Exercise instructions:
The listing, minus its pictures, is to be given again exactly.

□ □ □ □ □

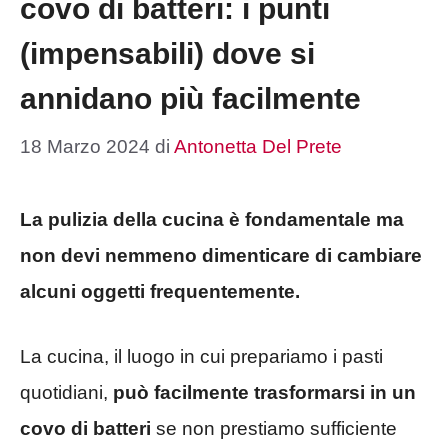
covo di batteri: i punti
(impensabili) dove si
annidano più facilmente
18 Marzo 2024
di
Antonetta Del Prete
La pulizia della cucina è fondamentale ma
non devi nemmeno dimenticare di cambiare
alcuni oggetti frequentemente.
La cucina, il luogo in cui prepariamo i pasti
quotidiani,
può facilmente trasformarsi in un
covo di batteri
se non prestiamo sufficiente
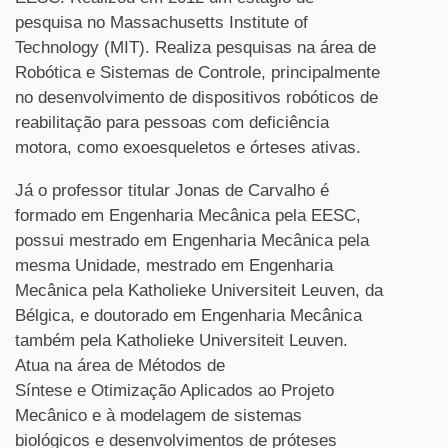
pesquisa no Massachusetts Institute of
Technology (MIT). Realiza pesquisas na área de
Robótica e Sistemas de Controle, principalmente
no desenvolvimento de dispositivos robóticos de
reabilitação para pessoas com deficiência
motora, como exoesqueletos e órteses ativas.
Já o professor titular Jonas de Carvalho é
formado em Engenharia Mecânica pela EESC,
possui mestrado em Engenharia Mecânica pela
mesma Unidade, mestrado em Engenharia
Mecânica pela Katholieke Universiteit Leuven, da
Bélgica, e doutorado em Engenharia Mecânica
também pela Katholieke Universiteit Leuven.
Atua na área de Métodos de
Síntese e Otimização Aplicados ao Projeto
Mecânico e à modelagem de sistemas
biológicos e desenvolvimentos de próteses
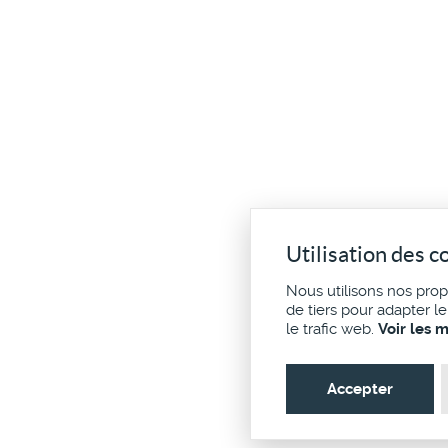
Utilisation des c
Nous utilisons nos pro
de tiers pour adapter l
le trafic web.
Voir les 
Accepter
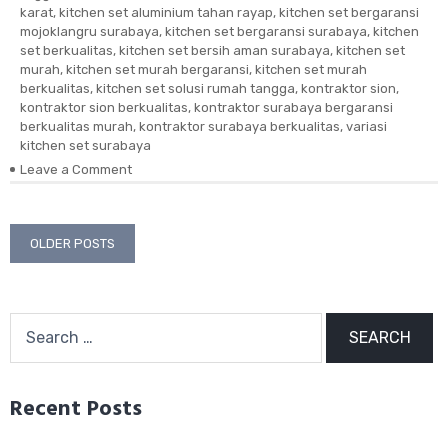
karat
,
kitchen set aluminium tahan rayap
,
kitchen set bergaransi
mojoklangru surabaya
,
kitchen set bergaransi surabaya
,
kitchen
set berkualitas
,
kitchen set bersih aman surabaya
,
kitchen set
murah
,
kitchen set murah bergaransi
,
kitchen set murah
berkualitas
,
kitchen set solusi rumah tangga
,
kontraktor sion
,
kontraktor sion berkualitas
,
kontraktor surabaya bergaransi
berkualitas murah
,
kontraktor surabaya berkualitas
,
variasi
kitchen set surabaya
Leave a Comment
on
Kitchen
set
Aluminium
Posts
OLDER POSTS
solusi
rumah
navigation
tangga
Search
for:
Recent Posts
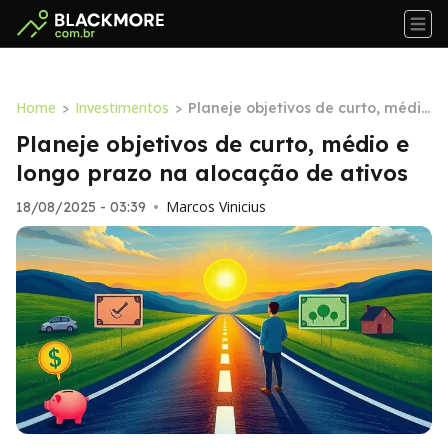
Home
Investimentos
>
>
Planeje objetivos de curto, médio
e longo prazo na alocação de ati
Planeje objetivos de curto, médio e
vos
longo prazo na alocação de ativos
Marcos Vinicius
18/08/2025 - 03:39
•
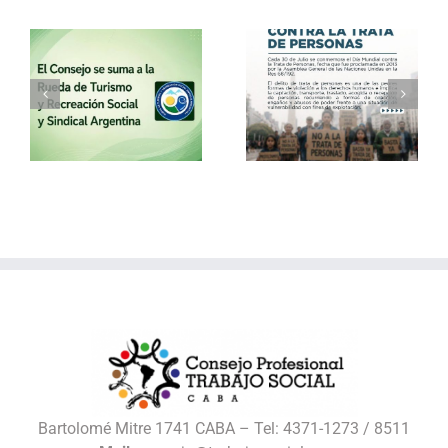
a
30 de julio – Día
Vacaciones de
o
Mundial contra la
invierno con el
Trata de Personas
Consejo
l
Bartolomé Mitre 1741 CABA – Tel: 4371-1273 / 8511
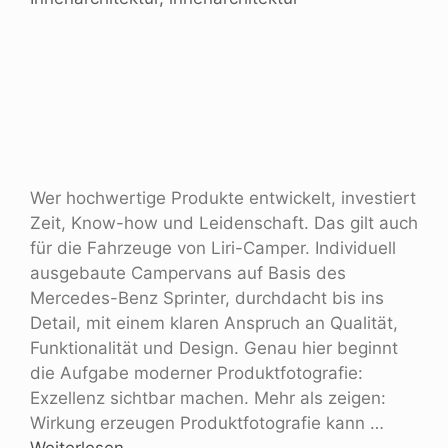
Wer hochwertige Produkte entwickelt, investiert
Zeit, Know-how und Leidenschaft. Das gilt auch
für die Fahrzeuge von Liri-Camper. Individuell
ausgebaute Campervans auf Basis des
Mercedes-Benz Sprinter, durchdacht bis ins
Detail, mit einem klaren Anspruch an Qualität,
Funktionalität und Design. Genau hier beginnt
die Aufgabe moderner Produktfotografie:
Exzellenz sichtbar machen. Mehr als zeigen:
Wirkung erzeugen Produktfotografie kann …
Weiterlesen …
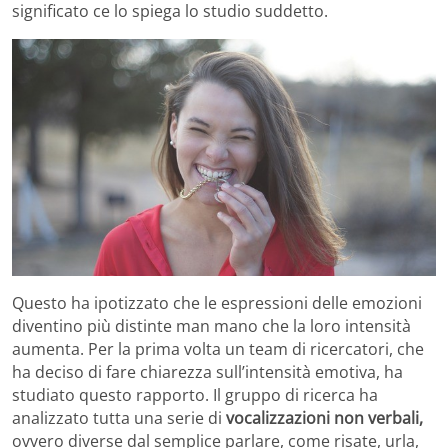
significato ce lo spiega lo studio suddetto.
Questo ha ipotizzato che le espressioni delle emozioni
diventino più distinte man mano che la loro intensità
aumenta. Per la prima volta un team di ricercatori, che
ha deciso di fare chiarezza sull’intensità emotiva, ha
studiato questo rapporto. Il gruppo di ricerca ha
analizzato tutta una serie di
vocalizzazioni non verbali,
ovvero diverse dal semplice parlare, come risate, urla,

□ □ □ □ □

Output for this task:
covo di batteri: i punti
(impensabili) dove si
annidano più facilmente
18 Marzo 2024
di
Antonetta Del Prete
La pulizia della cucina è fondamentale ma
non devi nemmeno dimenticare di cambiare
alcuni oggetti frequentemente.
La cucina, il luogo in cui prepariamo i pasti
quotidiani,
può facilmente trasformarsi in un
covo di batteri
se non prestiamo sufficiente
pesquisa no Massachusetts Institute of
Technology (MIT). Realiza pesquisas na área de
Robótica e Sistemas de Controle, principalmente
no desenvolvimento de dispositivos robóticos de
reabilitação para pessoas com deficiência
motora, como exoesqueletos e órteses ativas.
Já o professor titular Jonas de Carvalho é
formado em Engenharia Mecânica pela EESC,
possui mestrado em Engenharia Mecânica pela
mesma Unidade, mestrado em Engenharia
Mecânica pela Katholieke Universiteit Leuven, da
Bélgica, e doutorado em Engenharia Mecânica
também pela Katholieke Universiteit Leuven.
Atua na área de Métodos de
Síntese e Otimização Aplicados ao Projeto
Mecânico e à modelagem de sistemas
biológicos e desenvolvimentos de próteses
Utilisation des c
Nous utilisons nos pro
de tiers pour adapter l
le trafic web.
Voir les 
Accepter
karat
,
kitchen set aluminium tahan rayap
,
kitchen set bergaransi
mojoklangru surabaya
,
kitchen set bergaransi surabaya
,
kitchen
set berkualitas
,
kitchen set bersih aman surabaya
,
kitchen set
murah
,
kitchen set murah bergaransi
,
kitchen set murah
berkualitas
,
kitchen set solusi rumah tangga
,
kontraktor sion
,
kontraktor sion berkualitas
,
kontraktor surabaya bergaransi
berkualitas murah
,
kontraktor surabaya berkualitas
,
variasi
kitchen set surabaya
Leave a Comment
on
Kitchen
set
Aluminium
Posts
OLDER POSTS
solusi
rumah
navigation
tangga
Search
for:
Recent Posts
Home
Investimentos
>
>
Planeje objetivos de curto, médio
e longo prazo na alocação de ati
Planeje objetivos de curto, médio e
vos
longo prazo na alocação de ativos
Marcos Vinicius
18/08/2025 - 03:39
•
a
30 de julio – Día
Vacaciones de
o
Mundial contra la
invierno con el
Trata de Personas
Consejo
l
Bartolomé Mitre 1741 CABA – Tel: 4371-1273 / 8511
Wer hochwertige Produkte entwickelt, investiert
Zeit, Know-how und Leidenschaft. Das gilt auch
für die Fahrzeuge von Liri-Camper. Individuell
ausgebaute Campervans auf Basis des
Mercedes-Benz Sprinter, durchdacht bis ins
Detail, mit einem klaren Anspruch an Qualität,
Funktionalität und Design. Genau hier beginnt
die Aufgabe moderner Produktfotografie:
Exzellenz sichtbar machen. Mehr als zeigen:
Wirkung erzeugen Produktfotografie kann …
Weiterlesen …
significato ce lo spiega lo studio suddetto.
Questo ha ipotizzato che le espressioni delle emozioni
diventino più distinte man mano che la loro intensità
aumenta. Per la prima volta un team di ricercatori, che
ha deciso di fare chiarezza sull’intensità emotiva, ha
studiato questo rapporto. Il gruppo di ricerca ha
analizzato tutta una serie di
vocalizzazioni non verbali,
ovvero diverse dal semplice parlare, come risate, urla,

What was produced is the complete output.